Esther had married Tom Dennison the previous fall, when she returned from California. This match pleased everyone in the family. Tom was pleasant, industrious, and intelligent. He had a freshman job with a firm that manufactured cash registers. His salary was small, and he and Esther began their marriage in a cold-water tenement in the East Sixties. Speaking of this arrangement, people sometimes added, “That Esther Nudd is so courageous!” When the summer came around, Tom had only a short vacation, and he and Esther went to Cape God in June. Mr. and Mrs. Nudd hoped that Esther would then come to Whitebeach Camp, but Esther said no, she would stick it out in the city with Tom. She changed her mind in August, and Mr. Nudd drove to the junction and met her train. She would only stay for ten days, she said, and this would be her last summer at Whitebeach Camp. Tom and she were going to buy a summer place of their own on Cape God. When it was time for her to go, she telephoned Tom, and he told her to stay in the country; the heat was awful. She telephoned him once a week and stayed at Whitebeach Camp until the middle of September.

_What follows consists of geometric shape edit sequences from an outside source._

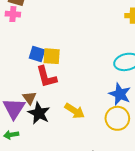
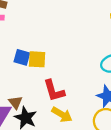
red L-shape: (46, 77) -> (54, 91), moved

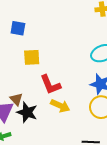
blue square: (22, 57) -> (18, 28), moved

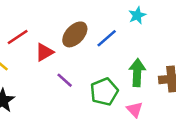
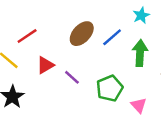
red triangle: (44, 52) -> (45, 65), moved
green arrow: (137, 73) -> (140, 53), moved

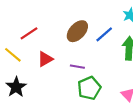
purple line: (72, 77) -> (77, 67), moved, turned -32
green pentagon: (110, 88) -> (89, 88), moved

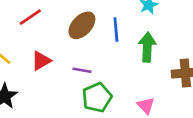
red line: (29, 33) -> (30, 17), moved
blue line: (104, 34) -> (116, 29), turned -54

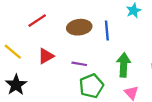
brown ellipse: (82, 25) -> (79, 27), turned 40
green arrow: (147, 47) -> (124, 65), moved

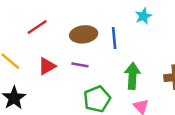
purple line: (79, 64) -> (80, 65), moved

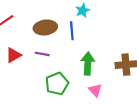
cyan star: (143, 16) -> (82, 11), moved

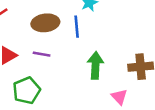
green pentagon: (57, 84) -> (27, 91), moved
pink triangle: (95, 90) -> (119, 97), moved

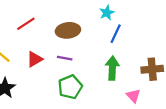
blue line: (77, 27) -> (116, 34), moved, turned 30
green pentagon: (27, 91) -> (70, 87), moved

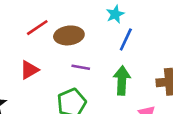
red line: (26, 24) -> (37, 28), moved
purple line: (65, 58) -> (81, 67), moved

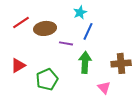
purple line: (81, 67) -> (66, 43), moved
red triangle: (29, 70) -> (18, 65), moved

Mr. Nudd spent two or three days of every week that summer in New York, flying down from Albany. For a change, he was pleased with the way his business was going. He had been made chairman of the board. Pamela had her baby with her, and she complained about the room they were given. Once, Mrs. Nudd overheard her in the kitchen, saying to the cook, “Things will be very different around here when Randy and I run this place, let me tell you…” Mrs. Nudd spoke to her husband about this, and they agreed to leave Whitebeach Camp to Hartley. “That ham only came to the table once,” Pamela would say, “and I saw her dumping a dish of good shell beans into the garbage last night. I’m not in a position to correct her, but I hate to see waste. Don’t you?”

Randy worshipped his thin wife, and she took full advantage of his protection. She came out onto the porch one evening when they were drinking before dinner, and sat down beside Mrs. Nudd. She had the baby in her arms.

“Do you always have supper at seven, Granny?” she asked.

“I’m afraid I can’t get to the table at seven,” Pamela said. “I hate to be late for meals, but I have to think of the baby first, don’t I?”

“I’m afraid I can’t ask them to hold dinner,” Mrs. Nudd said.